[[ The records open ]]

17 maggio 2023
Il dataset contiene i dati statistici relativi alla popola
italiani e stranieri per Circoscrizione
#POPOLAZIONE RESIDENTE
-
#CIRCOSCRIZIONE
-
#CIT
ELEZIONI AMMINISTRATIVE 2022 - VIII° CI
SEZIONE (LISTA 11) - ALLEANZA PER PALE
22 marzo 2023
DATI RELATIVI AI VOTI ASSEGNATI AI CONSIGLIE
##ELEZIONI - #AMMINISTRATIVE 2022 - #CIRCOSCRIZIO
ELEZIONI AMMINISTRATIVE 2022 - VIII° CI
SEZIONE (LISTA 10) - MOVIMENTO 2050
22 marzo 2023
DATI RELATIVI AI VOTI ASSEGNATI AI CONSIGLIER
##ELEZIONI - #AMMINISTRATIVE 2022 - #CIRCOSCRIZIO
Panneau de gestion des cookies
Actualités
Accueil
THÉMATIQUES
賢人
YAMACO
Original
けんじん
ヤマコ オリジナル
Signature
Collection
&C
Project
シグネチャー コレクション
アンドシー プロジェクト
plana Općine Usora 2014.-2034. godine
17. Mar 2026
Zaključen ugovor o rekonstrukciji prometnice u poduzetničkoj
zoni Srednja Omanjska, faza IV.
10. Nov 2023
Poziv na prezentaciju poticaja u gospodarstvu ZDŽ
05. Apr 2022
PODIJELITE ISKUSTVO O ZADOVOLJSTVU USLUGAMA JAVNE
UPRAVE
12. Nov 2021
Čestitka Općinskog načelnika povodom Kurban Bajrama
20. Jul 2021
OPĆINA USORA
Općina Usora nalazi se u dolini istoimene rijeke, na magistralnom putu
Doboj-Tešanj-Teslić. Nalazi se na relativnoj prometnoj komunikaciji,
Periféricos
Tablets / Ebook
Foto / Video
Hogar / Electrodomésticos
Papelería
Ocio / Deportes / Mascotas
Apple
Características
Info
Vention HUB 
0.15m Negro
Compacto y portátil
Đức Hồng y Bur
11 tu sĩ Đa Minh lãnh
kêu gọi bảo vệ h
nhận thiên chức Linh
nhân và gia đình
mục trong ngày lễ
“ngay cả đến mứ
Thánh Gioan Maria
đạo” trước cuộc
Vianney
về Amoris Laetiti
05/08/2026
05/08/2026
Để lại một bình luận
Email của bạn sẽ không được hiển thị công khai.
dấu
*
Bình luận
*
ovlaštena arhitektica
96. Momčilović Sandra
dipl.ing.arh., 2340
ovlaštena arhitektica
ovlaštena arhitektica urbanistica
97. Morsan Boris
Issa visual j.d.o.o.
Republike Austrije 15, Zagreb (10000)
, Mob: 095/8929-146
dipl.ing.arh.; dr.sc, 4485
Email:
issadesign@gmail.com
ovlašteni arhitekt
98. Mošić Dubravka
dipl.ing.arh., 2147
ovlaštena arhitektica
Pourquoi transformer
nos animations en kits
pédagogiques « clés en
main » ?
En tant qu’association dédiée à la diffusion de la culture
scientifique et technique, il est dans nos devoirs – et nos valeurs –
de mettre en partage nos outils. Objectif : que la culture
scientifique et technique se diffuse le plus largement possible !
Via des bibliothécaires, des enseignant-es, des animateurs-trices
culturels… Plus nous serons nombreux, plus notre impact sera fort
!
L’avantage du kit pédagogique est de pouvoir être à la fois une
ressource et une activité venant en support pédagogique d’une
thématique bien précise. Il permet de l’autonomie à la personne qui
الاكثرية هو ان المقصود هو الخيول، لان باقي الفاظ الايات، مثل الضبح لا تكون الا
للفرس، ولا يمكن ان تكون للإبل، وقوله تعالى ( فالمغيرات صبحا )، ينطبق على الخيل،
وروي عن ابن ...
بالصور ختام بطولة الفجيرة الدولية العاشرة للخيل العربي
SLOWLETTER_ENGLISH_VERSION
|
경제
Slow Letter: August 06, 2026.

[[ The records closed ]]
[[ The records open ]]

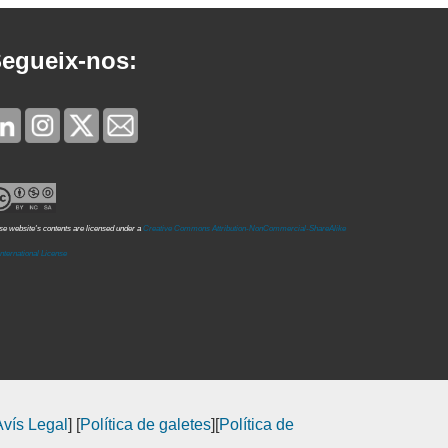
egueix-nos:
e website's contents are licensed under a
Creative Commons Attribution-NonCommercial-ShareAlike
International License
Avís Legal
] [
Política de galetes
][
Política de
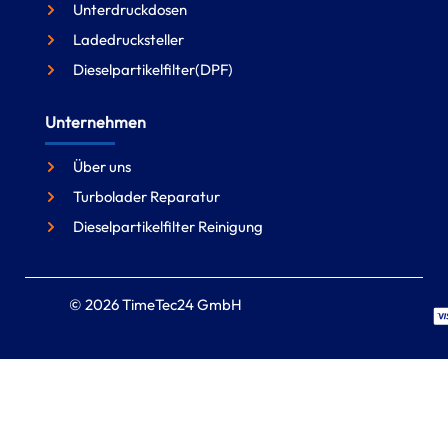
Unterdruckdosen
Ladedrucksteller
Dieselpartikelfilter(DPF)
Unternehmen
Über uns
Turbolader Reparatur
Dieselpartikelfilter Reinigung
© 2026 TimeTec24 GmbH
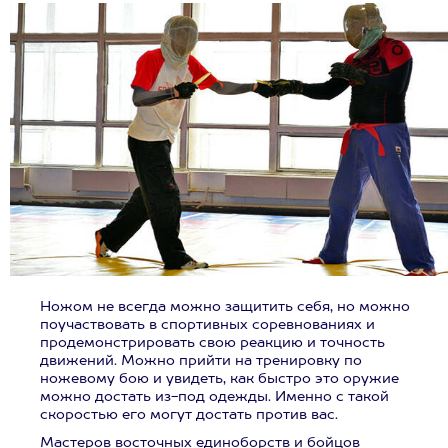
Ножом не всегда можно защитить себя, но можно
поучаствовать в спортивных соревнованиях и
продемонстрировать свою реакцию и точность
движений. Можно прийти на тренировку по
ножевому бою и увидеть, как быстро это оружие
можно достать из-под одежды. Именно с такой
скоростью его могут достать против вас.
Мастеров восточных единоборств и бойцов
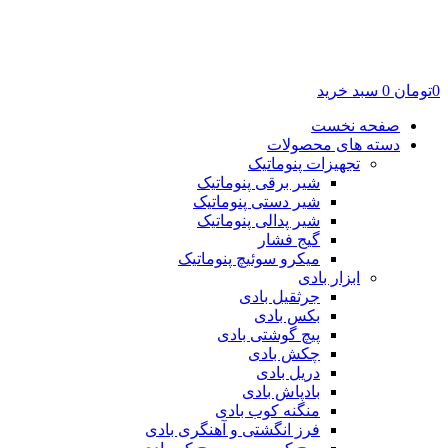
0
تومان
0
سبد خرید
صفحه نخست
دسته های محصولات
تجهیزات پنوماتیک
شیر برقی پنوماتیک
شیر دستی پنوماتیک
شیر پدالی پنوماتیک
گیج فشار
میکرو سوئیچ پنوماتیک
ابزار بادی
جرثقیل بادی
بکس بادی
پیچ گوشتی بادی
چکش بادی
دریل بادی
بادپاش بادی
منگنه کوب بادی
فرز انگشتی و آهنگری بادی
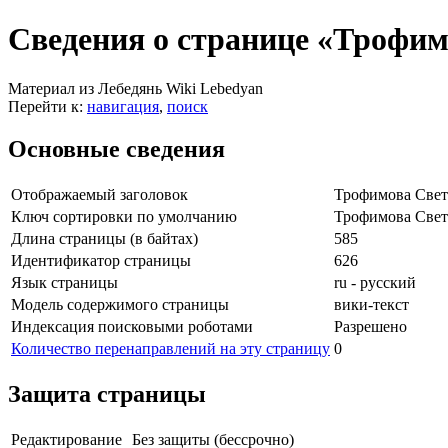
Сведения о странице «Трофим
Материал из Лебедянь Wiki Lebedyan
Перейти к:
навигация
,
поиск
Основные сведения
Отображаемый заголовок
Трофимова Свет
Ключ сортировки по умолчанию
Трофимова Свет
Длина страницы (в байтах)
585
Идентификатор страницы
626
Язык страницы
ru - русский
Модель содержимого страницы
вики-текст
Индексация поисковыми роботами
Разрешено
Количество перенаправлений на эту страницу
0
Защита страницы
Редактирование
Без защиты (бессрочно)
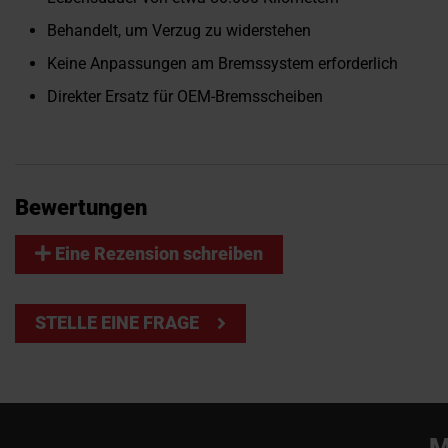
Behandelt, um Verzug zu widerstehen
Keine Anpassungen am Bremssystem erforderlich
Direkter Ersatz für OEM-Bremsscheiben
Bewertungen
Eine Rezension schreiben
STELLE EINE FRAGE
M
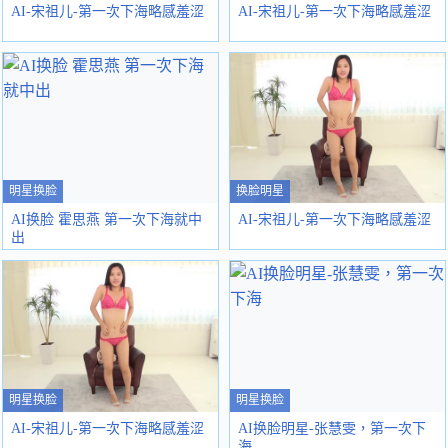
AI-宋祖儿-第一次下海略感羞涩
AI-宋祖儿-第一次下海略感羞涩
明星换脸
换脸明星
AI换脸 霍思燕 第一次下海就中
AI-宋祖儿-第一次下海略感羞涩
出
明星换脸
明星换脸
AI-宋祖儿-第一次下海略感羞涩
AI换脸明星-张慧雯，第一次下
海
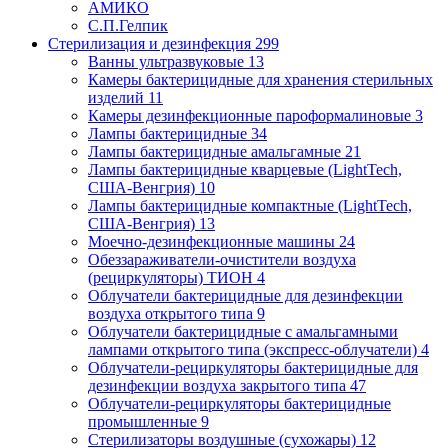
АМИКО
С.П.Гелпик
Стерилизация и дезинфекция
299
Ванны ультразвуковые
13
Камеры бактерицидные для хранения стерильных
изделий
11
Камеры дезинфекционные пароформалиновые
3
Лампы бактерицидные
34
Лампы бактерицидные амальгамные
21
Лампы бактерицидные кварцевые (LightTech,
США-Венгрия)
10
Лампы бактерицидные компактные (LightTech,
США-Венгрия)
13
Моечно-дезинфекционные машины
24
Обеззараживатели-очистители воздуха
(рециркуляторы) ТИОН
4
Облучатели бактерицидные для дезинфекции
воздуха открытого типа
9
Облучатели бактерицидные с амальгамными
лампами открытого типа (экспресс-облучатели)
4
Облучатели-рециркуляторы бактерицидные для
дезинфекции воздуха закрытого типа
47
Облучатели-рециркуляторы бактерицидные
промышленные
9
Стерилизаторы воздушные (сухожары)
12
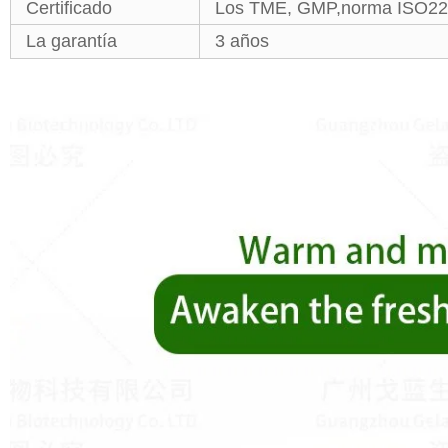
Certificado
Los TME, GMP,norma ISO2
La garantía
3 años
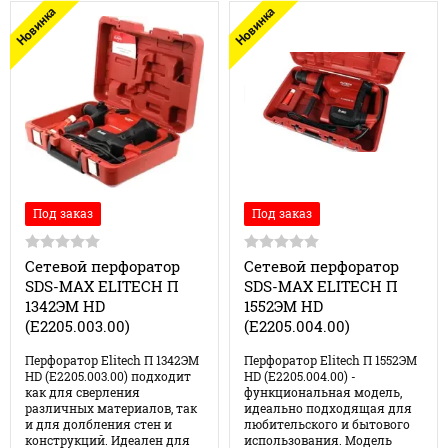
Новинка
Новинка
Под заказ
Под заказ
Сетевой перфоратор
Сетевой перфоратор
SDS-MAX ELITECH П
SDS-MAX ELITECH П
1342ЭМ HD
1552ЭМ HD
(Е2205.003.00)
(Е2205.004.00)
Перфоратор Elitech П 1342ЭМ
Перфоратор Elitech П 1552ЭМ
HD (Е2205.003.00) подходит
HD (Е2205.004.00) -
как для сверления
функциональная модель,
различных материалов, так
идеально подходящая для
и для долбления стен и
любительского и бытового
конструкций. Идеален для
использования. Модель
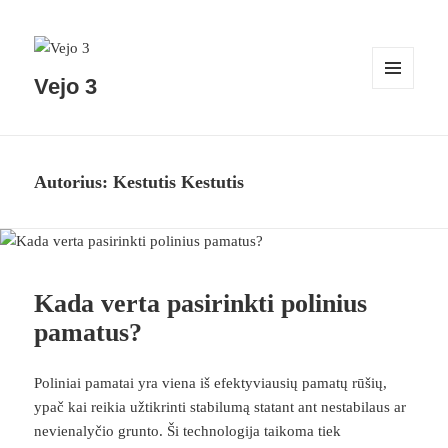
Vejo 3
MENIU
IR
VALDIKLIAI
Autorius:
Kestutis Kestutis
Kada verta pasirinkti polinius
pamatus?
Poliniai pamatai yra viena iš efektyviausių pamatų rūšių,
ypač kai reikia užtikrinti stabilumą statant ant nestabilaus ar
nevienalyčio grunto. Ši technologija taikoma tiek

[[ The records closed ]]
[[ The records open ]]

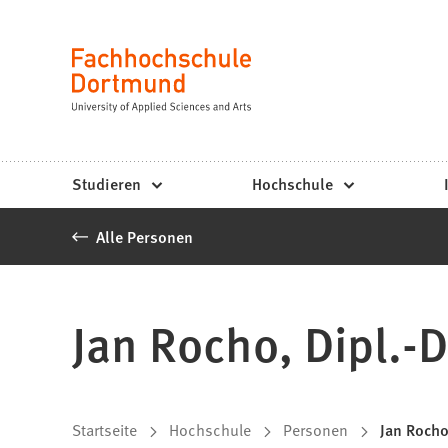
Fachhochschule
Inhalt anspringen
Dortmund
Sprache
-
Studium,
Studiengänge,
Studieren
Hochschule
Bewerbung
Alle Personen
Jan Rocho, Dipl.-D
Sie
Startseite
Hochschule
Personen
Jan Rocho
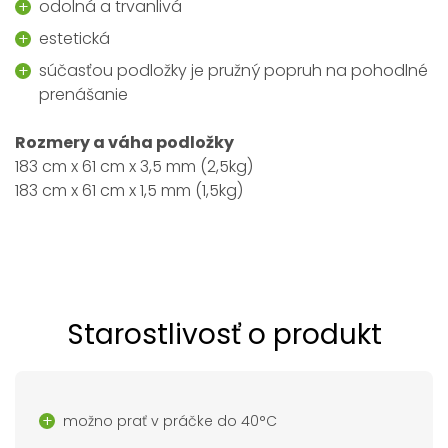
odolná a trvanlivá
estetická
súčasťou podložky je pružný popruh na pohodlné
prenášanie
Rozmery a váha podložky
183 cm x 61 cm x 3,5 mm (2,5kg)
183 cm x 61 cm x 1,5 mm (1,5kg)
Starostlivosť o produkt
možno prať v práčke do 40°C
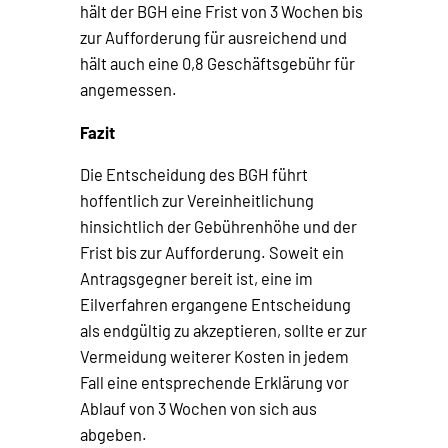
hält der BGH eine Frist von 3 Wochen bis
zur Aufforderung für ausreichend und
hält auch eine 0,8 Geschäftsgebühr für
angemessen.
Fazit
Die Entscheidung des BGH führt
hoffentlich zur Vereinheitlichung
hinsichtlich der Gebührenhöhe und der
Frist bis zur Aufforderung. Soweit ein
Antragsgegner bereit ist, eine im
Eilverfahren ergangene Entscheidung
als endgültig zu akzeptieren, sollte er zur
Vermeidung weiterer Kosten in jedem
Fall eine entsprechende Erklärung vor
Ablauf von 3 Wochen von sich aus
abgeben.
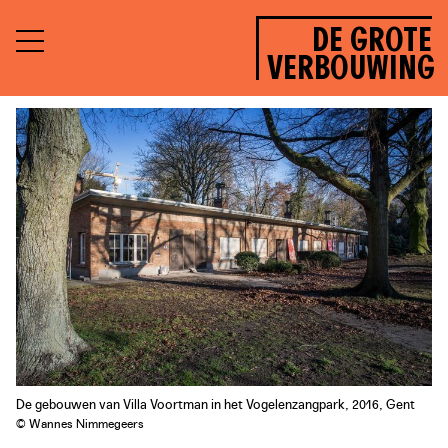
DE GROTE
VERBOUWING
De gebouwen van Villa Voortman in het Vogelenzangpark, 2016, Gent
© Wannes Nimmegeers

[[ The records closed ]]

From the records above, copy only the lines running from the line containing "Direkter Ersatz für OEM-Bremsscheiben" to the line containing "различных материалов, так", both ends included. Leave the pictures out.

Direkter Ersatz für OEM-Bremsscheiben
Bewertungen
Eine Rezension schreiben
STELLE EINE FRAGE
M
AI-宋祖儿-第一次下海略感羞涩
AI-宋祖儿-第一次下海略感羞涩
明星换脸
换脸明星
AI换脸 霍思燕 第一次下海就中
AI-宋祖儿-第一次下海略感羞涩
出
明星换脸
明星换脸
AI-宋祖儿-第一次下海略感羞涩
AI换脸明星-张慧雯，第一次下
海
АМИКО
С.П.Гелпик
Стерилизация и дезинфекция
299
Ванны ультразвуковые
13
Камеры бактерицидные для хранения стерильных
изделий
11
Камеры дезинфекционные пароформалиновые
3
Лампы бактерицидные
34
Лампы бактерицидные амальгамные
21
Лампы бактерицидные кварцевые (LightTech,
США-Венгрия)
10
Лампы бактерицидные компактные (LightTech,
США-Венгрия)
13
Моечно-дезинфекционные машины
24
Обеззараживатели-очистители воздуха
(рециркуляторы) ТИОН
4
Облучатели бактерицидные для дезинфекции
воздуха открытого типа
9
Облучатели бактерицидные с амальгамными
лампами открытого типа (экспресс-облучатели)
4
Облучатели-рециркуляторы бактерицидные для
дезинфекции воздуха закрытого типа
47
Облучатели-рециркуляторы бактерицидные
промышленные
9
Стерилизаторы воздушные (сухожары)
12
Certificado
Los TME, GMP,norma ISO2
La garantía
3 años
Новинка
Новинка
Под заказ
Под заказ
Сетевой перфоратор
Сетевой перфоратор
SDS-MAX ELITECH П
SDS-MAX ELITECH П
1342ЭМ HD
1552ЭМ HD
(Е2205.003.00)
(Е2205.004.00)
Перфоратор Elitech П 1342ЭМ
Перфоратор Elitech П 1552ЭМ
HD (Е2205.003.00) подходит
HD (Е2205.004.00) -
как для сверления
функциональная модель,
различных материалов, так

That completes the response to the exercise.